Market Regime Detection: From Hidden Markov Models to Wasserstein Clustering
By Arshad Ansari
Financial markets move through distinct phases — bullish rallies, sharp crashes, quiet consolidations, and volatile swings. These market regimes differ not just in price direction, but in their underlying statistical properties: volatility, correlation structure, and risk behavior.
Detecting when markets transition between regimes can dramatically improve trading strategies, risk management, and model retraining for quantitative funds.

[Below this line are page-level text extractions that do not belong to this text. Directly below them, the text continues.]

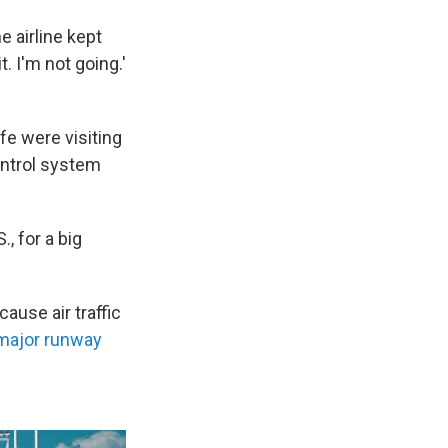
e airline kept
t. I'm not going.'
fe were visiting
ontrol system
., for a big
use air traffic
major runway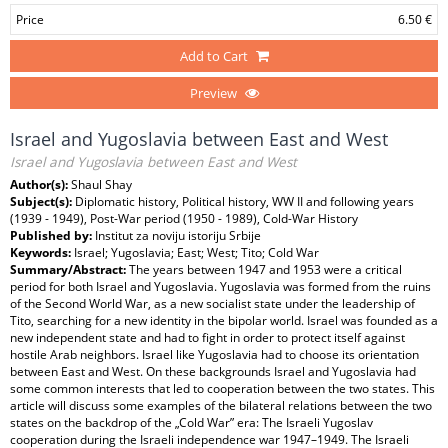
Price
6.50 €
Add to Cart
Preview
Israel and Yugoslavia between East and West
Israel and Yugoslavia between East and West
Author(s):
Shaul Shay
Subject(s):
Diplomatic history, Political history, WW II and following years
(1939 - 1949), Post-War period (1950 - 1989), Cold-War History
Published by:
Institut za noviju istoriju Srbije
Keywords:
Israel; Yugoslavia; East; West; Tito; Cold War
Summary/Abstract:
The years between 1947 and 1953 were a critical
period for both Israel and Yugoslavia. Yugoslavia was formed from the ruins
of the Second World War, as a new socialist state under the leadership of
Tito, searching for a new identity in the bipolar world. Israel was founded as a
new independent state and had to fight in order to protect itself against
hostile Arab neighbors. Israel like Yugoslavia had to choose its orientation
between East and West. On these backgrounds Israel and Yugoslavia had
some common interests that led to cooperation between the two states. This
article will discuss some examples of the bilateral relations between the two
states on the backdrop of the „Cold War” era: The Israeli Yugoslav
cooperation during the Israeli independence war 1947–1949. The Israeli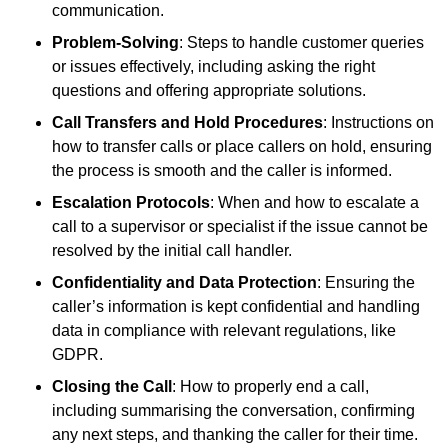
communication.
Problem-Solving
: Steps to handle customer queries
or issues effectively, including asking the right
questions and offering appropriate solutions.
Call Transfers and Hold Procedures
: Instructions on
how to transfer calls or place callers on hold, ensuring
the process is smooth and the caller is informed.
Escalation Protocols
: When and how to escalate a
call to a supervisor or specialist if the issue cannot be
resolved by the initial call handler.
Confidentiality and Data Protection
: Ensuring the
caller’s information is kept confidential and handling
data in compliance with relevant regulations, like
GDPR.
Closing the Call
: How to properly end a call,
including summarising the conversation, confirming
any next steps, and thanking the caller for their time.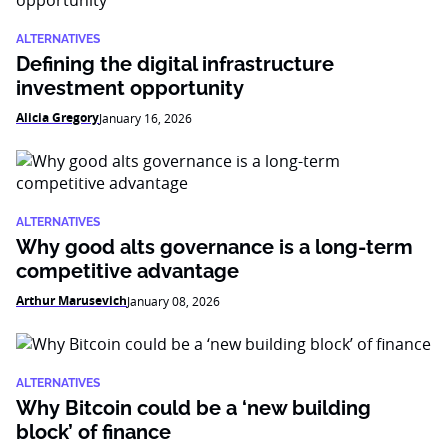
ALTERNATIVES
Defining the digital infrastructure
investment opportunity
Alicia Gregory
January 16, 2026
ALTERNATIVES
Why good alts governance is a long-term
competitive advantage
Arthur Marusevich
January 08, 2026
ALTERNATIVES
Why Bitcoin could be a ‘new building
block’ of finance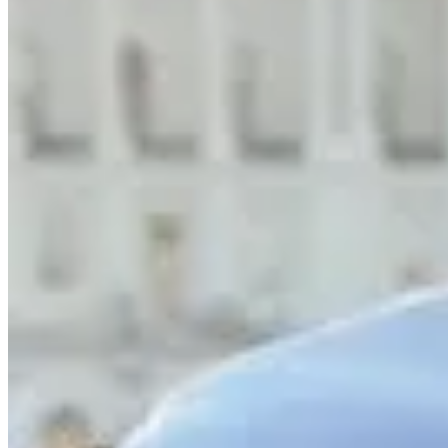
What are you grateful for?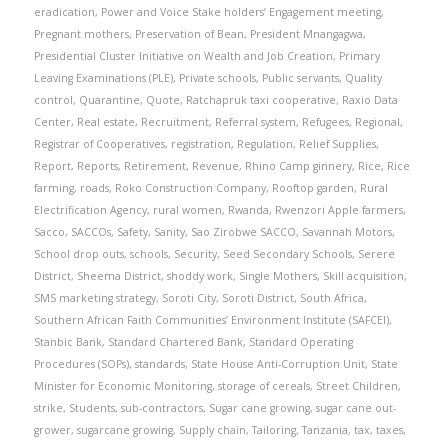
eradication
,
Power and Voice Stake holders’ Engagement meeting
,
Pregnant mothers
,
Preservation of Bean
,
President Mnangagwa
,
Presidential Cluster Initiative on Wealth and Job Creation
,
Primary
Leaving Examinations (PLE)
,
Private schools
,
Public servants
,
Quality
control
,
Quarantine
,
Quote
,
Ratchapruk taxi cooperative
,
Raxio Data
Center
,
Real estate
,
Recruitment
,
Referral system
,
Refugees
,
Regional
,
Registrar of Cooperatives
,
registration
,
Regulation
,
Relief Supplies
,
Report
,
Reports
,
Retirement
,
Revenue
,
Rhino Camp ginnery
,
Rice
,
Rice
farming
,
roads
,
Roko Construction Company
,
Rooftop garden
,
Rural
Electrification Agency
,
rural women
,
Rwanda
,
Rwenzori Apple farmers
,
Sacco
,
SACCOs
,
Safety
,
Sanity
,
Sao Zirobwe SACCO
,
Savannah Motors
,
School drop outs
,
schools
,
Security
,
Seed Secondary Schools
,
Serere
District
,
Sheema District
,
shoddy work
,
Single Mothers
,
Skill acquisition
,
SMS marketing strategy
,
Soroti City
,
Soroti District
,
South Africa
,
Southern African Faith Communities’ Environment Institute (SAFCEI)
,
Stanbic Bank
,
Standard Chartered Bank
,
Standard Operating
Procedures (SOPs)
,
standards
,
State House Anti-Corruption Unit
,
State
Minister for Economic Monitoring
,
storage of cereals
,
Street Children
,
strike
,
Students
,
sub-contractors
,
Sugar cane growing
,
sugar cane out-
grower
,
sugarcane growing
,
Supply chain
,
Tailoring
,
Tanzania
,
tax
,
taxes
,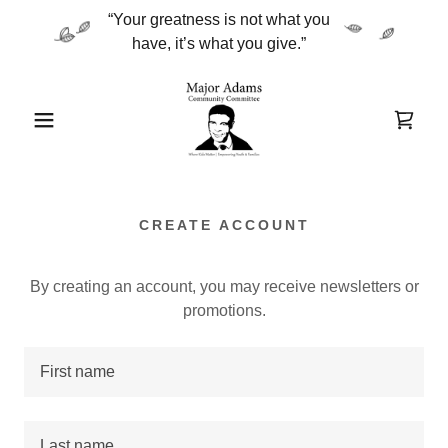
“Your greatness is not what you
CREATE ACCOUNT
By creating an account, you may receive newsletters or
promotions.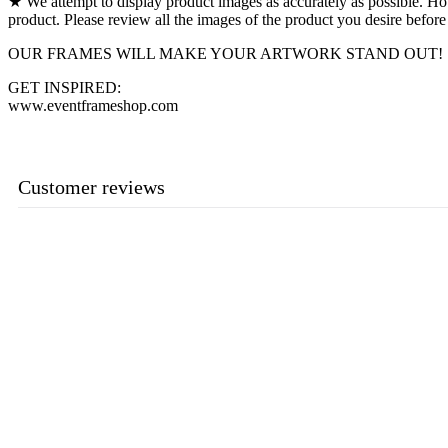
★ We attempt to display product images as accurately as possible. Howev
product. Please review all the images of the product you desire before
OUR FRAMES WILL MAKE YOUR ARTWORK STAND OUT!
GET INSPIRED:
www.eventframeshop.com
Customer reviews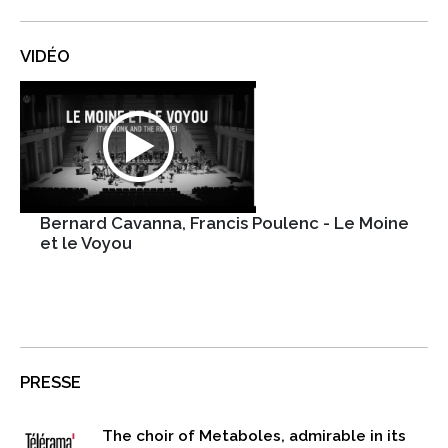
VIDÉO
Bernard Cavanna, Francis Poulenc - Le Moine
et le Voyou
PRESSE
The choir of Metaboles, admirable in its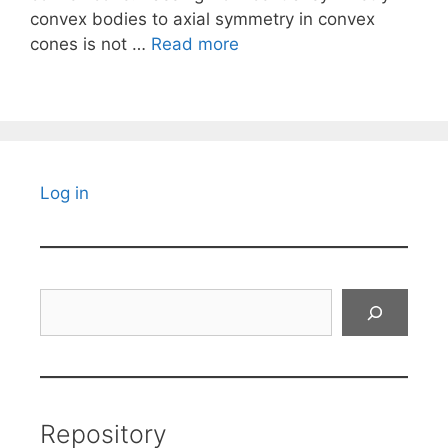
convex bodies to axial symmetry in convex
cones is not …
Read more
Log in
Search
Repository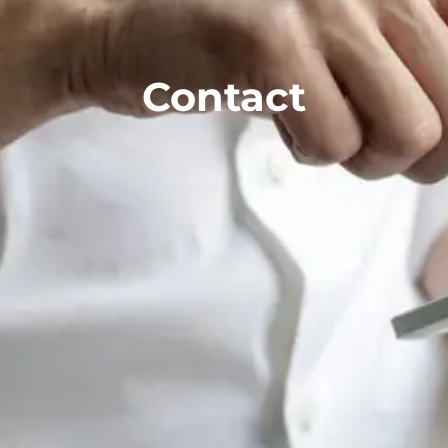
Contact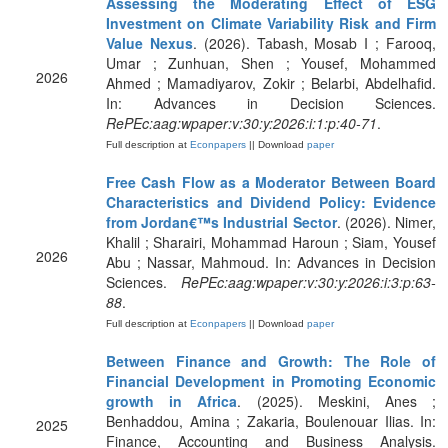
Assessing the Moderating Effect of ESG
Investment on Climate Variability Risk and Firm
Value Nexus
. (2026). Tabash, Mosab I ; Farooq,
Umar ; Zunhuan, Shen ; Yousef, Mohammed
2026
Ahmed ; Mamadiyarov, Zokir ; Belarbi, Abdelhafid.
In: Advances in Decision Sciences.
RePEc:aag:wpaper:v:30:y:2026:i:1:p:40-71
.
Full description at
Econpapers
|| Download
paper
Free Cash Flow as a Moderator Between Board
Characteristics and Dividend Policy: Evidence
from Jordan€™s Industrial Sector
. (2026). Nimer,
Khalil ; Sharairi, Mohammad Haroun ; Siam, Yousef
2026
Abu ; Nassar, Mahmoud. In: Advances in Decision
Sciences.
RePEc:aag:wpaper:v:30:y:2026:i:3:p:63-
88
.
Full description at
Econpapers
|| Download
paper
Between Finance and Growth: The Role of
Financial Development in Promoting Economic
growth in Africa
. (2025). Meskini, Anes ;
Benhaddou, Amina ; Zakaria, Boulenouar Ilias. In:
2025
Finance, Accounting and Business Analysis.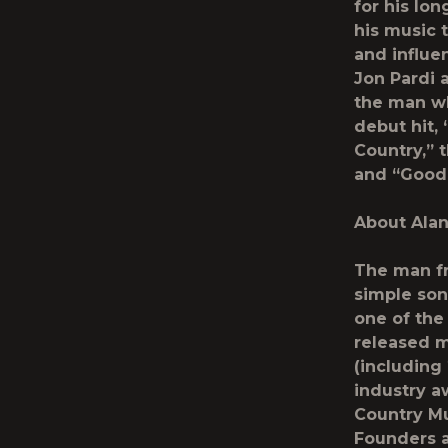
for his lo
his music 
and influe
Jon Pardi 
the man w
debut hit,
Country,” 
and “Good
About Ala
The man fr
simple son
one of the 
released m
(including
industry a
Country Mu
Founders a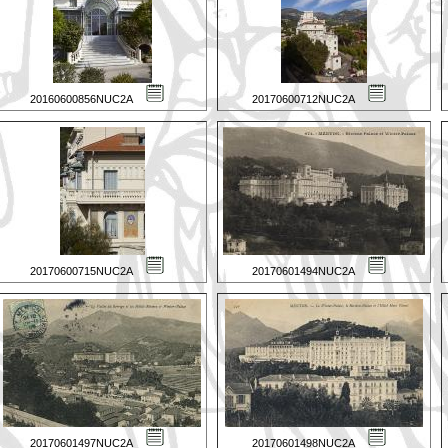
20160600856NUC2A
20170600712NUC2A
20170600715NUC2A
20170601494NUC2A
20170601497NUC2A
20170601498NUC2A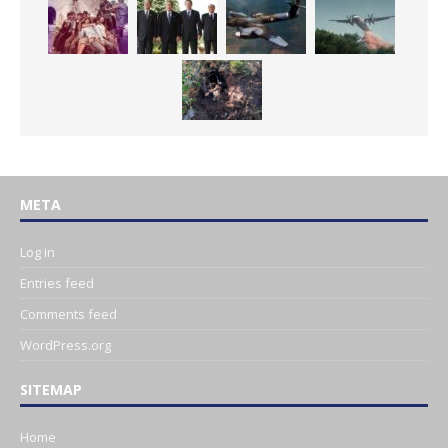
META
Log in
Entries feed
Comments feed
WordPress.org
SITEMAP
Home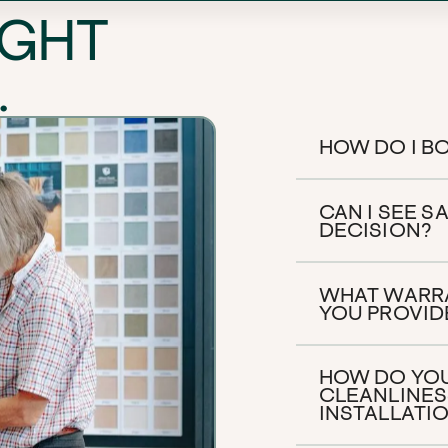
IGHT
.
HOW DO I BO
CAN I SEE 
DECISION?
WHAT WARR
YOU PROVID
HOW DO YOU
CLEANLINES
INSTALLATI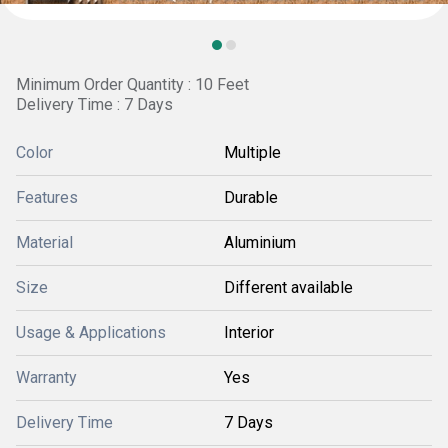
Minimum Order Quantity : 10 Feet
Delivery Time : 7 Days
Color
Multiple
Features
Durable
Material
Aluminium
Size
Different available
Usage & Applications
Interior
Warranty
Yes
Delivery Time
7 Days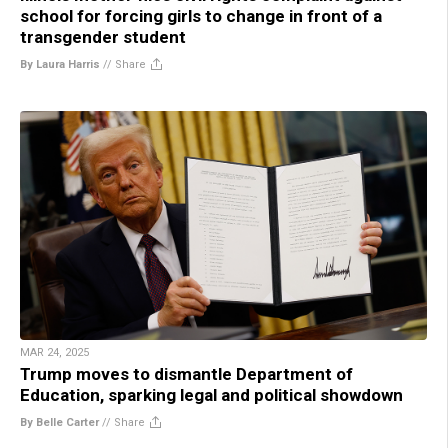
school for forcing girls to change in front of a
transgender student
By Laura Harris
//
Share
MAR 24, 2025
Trump moves to dismantle Department of
Education, sparking legal and political showdown
By Belle Carter
//
Share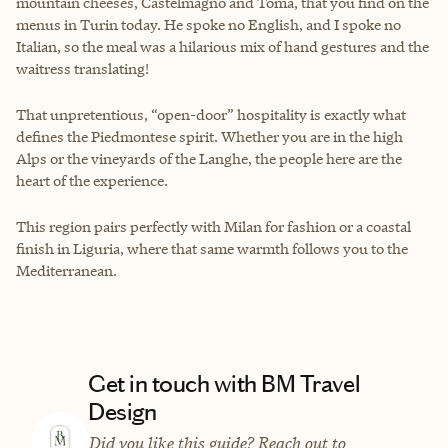
mountain cheeses, Castelmagno and Toma, that you find on the
menus in Turin today. He spoke no English, and I spoke no
Italian, so the meal was a hilarious mix of hand gestures and the
waitress translating!
That unpretentious, “open-door” hospitality is exactly what
defines the Piedmontese spirit. Whether you are in the high
Alps or the vineyards of the Langhe, the people here are the
heart of the experience.
This region pairs perfectly with Milan for fashion or a coastal
finish in Liguria, where that same warmth follows you to the
Mediterranean.
Get in touch with BM Travel
Design
Did you like this guide? Reach out to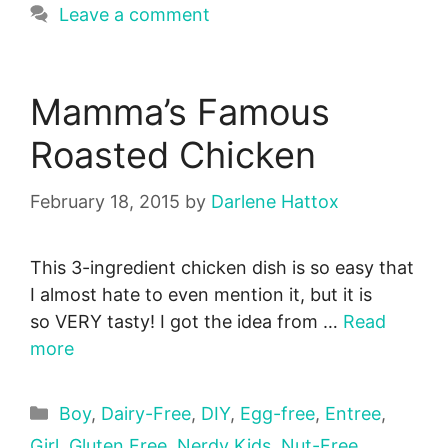
Leave a comment
Mamma’s Famous
Roasted Chicken
February 18, 2015
by
Darlene Hattox
This 3-ingredient chicken dish is so easy that
I almost hate to even mention it, but it is
so VERY tasty! I got the idea from …
Read
more
Categories
Boy
,
Dairy-Free
,
DIY
,
Egg-free
,
Entree
,
Girl
,
Gluten Free
,
Nerdy Kids
,
Nut-Free
,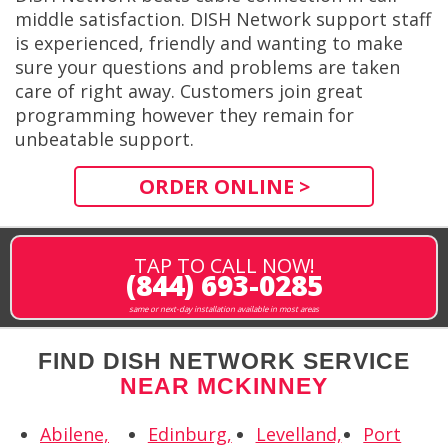
middle satisfaction. DISH Network support staff
is experienced, friendly and wanting to make
sure your questions and problems are taken
care of right away. Customers join great
programming however they remain for
unbeatable support.
ORDER ONLINE >
TAP TO CALL NOW!
(844) 693-0285
same or next-day installation available in most areas
FIND DISH NETWORK SERVICE
NEAR MCKINNEY
Abilene,
Edinburg,
Levelland,
Port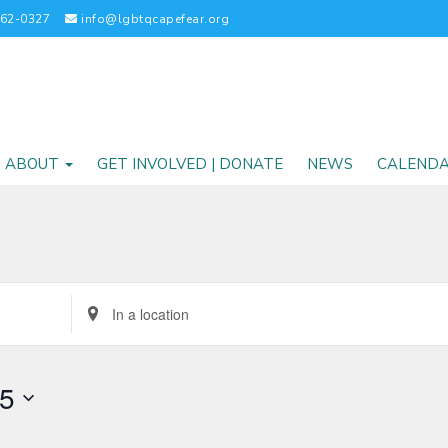
262-0327
info@lgbtqcapefear.org
ABOUT
GET INVOLVED | DONATE
NEWS
CALEND
Enter
Location.
Search
for
25
Events
by
Location.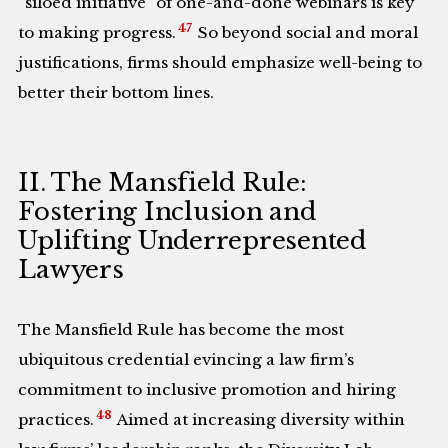
“siloed initiative” of one-and-done webinars is key
47
to making progress.
So beyond social and moral
justifications, firms should emphasize well-being to
better their bottom lines.
II. The Mansfield Rule:
Fostering Inclusion and
Uplifting Underrepresented
Lawyers
The Mansfield Rule has become the most
ubiquitous credential evincing a law firm’s
commitment to inclusive promotion and hiring
48
practices.
Aimed at increasing diversity within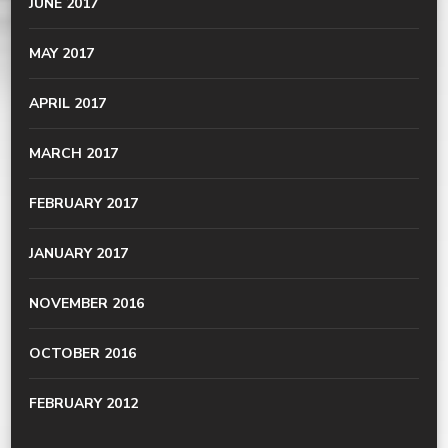
JUNE 2017
MAY 2017
APRIL 2017
MARCH 2017
FEBRUARY 2017
JANUARY 2017
NOVEMBER 2016
OCTOBER 2016
FEBRUARY 2012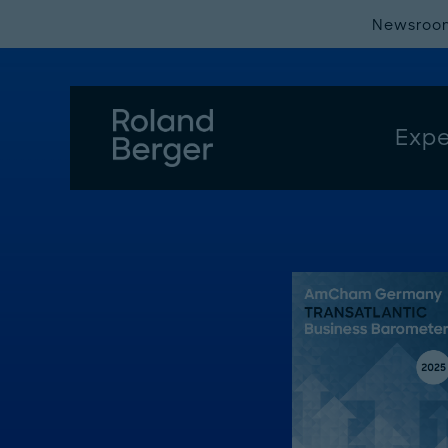
Newsroo
Expe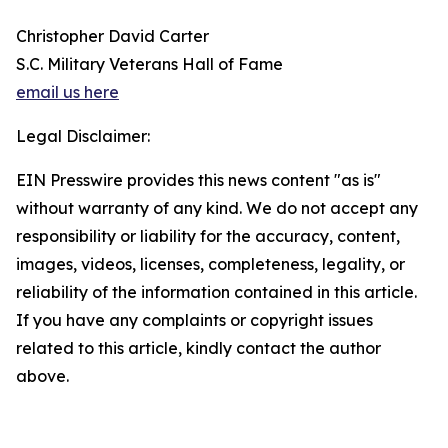
Christopher David Carter
S.C. Military Veterans Hall of Fame
email us here
Legal Disclaimer:
EIN Presswire provides this news content "as is"
without warranty of any kind. We do not accept any
responsibility or liability for the accuracy, content,
images, videos, licenses, completeness, legality, or
reliability of the information contained in this article.
If you have any complaints or copyright issues
related to this article, kindly contact the author
above.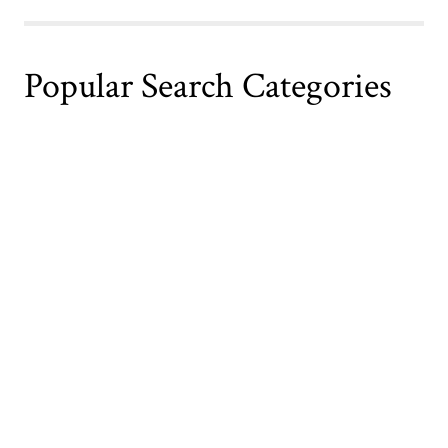
Popular Search Categories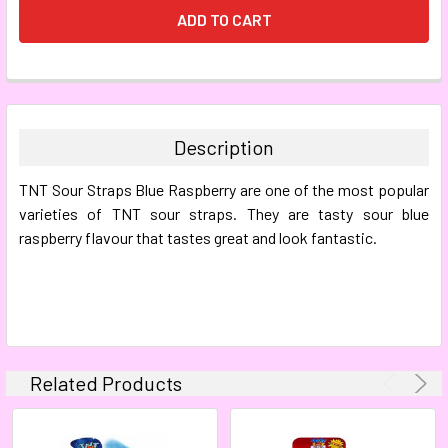
FREQUENTLY
BOUGHT
TOGETHER:
Description
SELECT
TNT Sour Straps Blue Raspberry are one of the most popular
ALL
varieties of TNT sour straps. They are tasty sour blue
raspberry flavour that tastes great and look fantastic.
ADD
SELECTED
TO CART
Related Products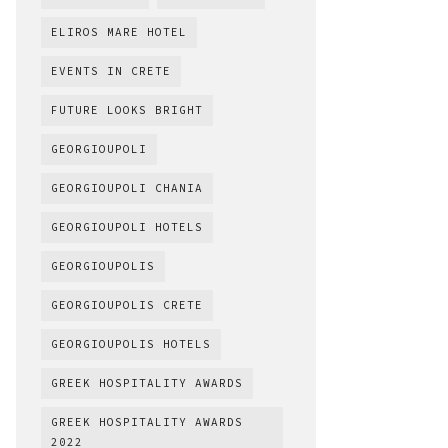
ELIROS MARE HOTEL
EVENTS IN CRETE
FUTURE LOOKS BRIGHT
GEORGIOUPOLI
GEORGIOUPOLI CHANIA
GEORGIOUPOLI HOTELS
GEORGIOUPOLIS
GEORGIOUPOLIS CRETE
GEORGIOUPOLIS HOTELS
GREEK HOSPITALITY AWARDS
GREEK HOSPITALITY AWARDS
2022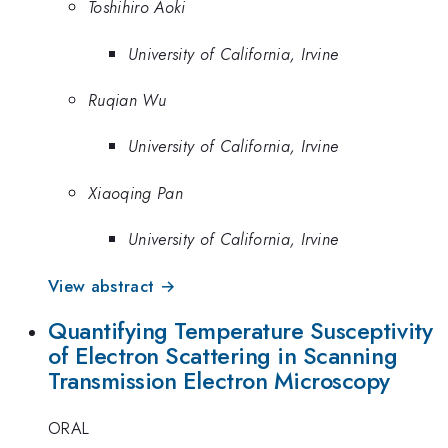
Toshihiro Aoki
University of California, Irvine
Ruqian Wu
University of California, Irvine
Xiaoqing Pan
University of California, Irvine
View abstract →
Quantifying Temperature Susceptivity
of Electron Scattering in Scanning
Transmission Electron Microscopy
ORAL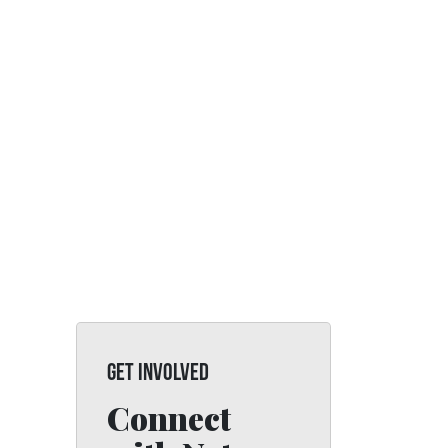
GET INVOLVED
Connect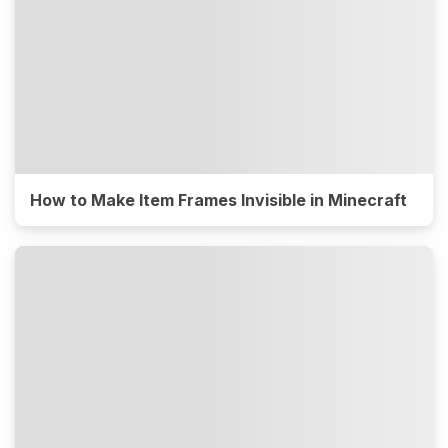
How to Make Item Frames Invisible in Minecraft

Traditionally, regime detection has relied on Hidden Markov Models (HMMs). But newer approaches — particularly those based on Wasserstein distance from optimal transport theory — offer a more robust, data-driven alternative.
Let’s explore both approaches with theory and hands-on code.
Part 1: Hidden Markov Models for Regime Detection
The Concept
An HMM assumes the market exists in some hidden state at any given time (like “bull” or “bear”) that we cannot observe directly. Instead, we observe returns whose statistics depend on that hidden state.
Formal Setup:
— Hidden state: zₜ ∈ {1, 2, …, K}
— Observed return: rₜ ∼ 𝒩(μ_zₜ, σ_zₜ²)
— State transitions follow a Markov chain: P(zₜ = j | zₜ₋₁ = i) = Aᵢⱼ
where A is the state transition matrix.
The model learns:
1. The number of regimes K
2. Each regime’s distribution (μₖ, σₖ)
3. Transition probabilities between regimes Aᵢⱼ
Python Implementation
import numpy as np
import pandas as pd
import yfinance as yf
from hmmlearn.hmm import GaussianHMM
import matplotlib.pyplot as plt
# Download S&P; 500 data
data = yf.download('SPY', start='2015-01-01', end='2025-01-01')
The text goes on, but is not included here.